> Exercise brief:
Gather all lines in the entries that include the word "design".

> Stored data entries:
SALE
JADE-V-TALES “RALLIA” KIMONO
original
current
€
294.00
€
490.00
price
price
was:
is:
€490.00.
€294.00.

...

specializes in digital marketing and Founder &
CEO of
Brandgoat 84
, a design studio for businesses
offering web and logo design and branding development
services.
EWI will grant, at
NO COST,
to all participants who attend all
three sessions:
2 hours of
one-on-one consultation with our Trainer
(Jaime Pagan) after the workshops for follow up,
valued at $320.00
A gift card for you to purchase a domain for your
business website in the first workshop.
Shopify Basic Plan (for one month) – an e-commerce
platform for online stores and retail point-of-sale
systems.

> Worked solution:
, a design studio for businesses
offering web and logo design and branding development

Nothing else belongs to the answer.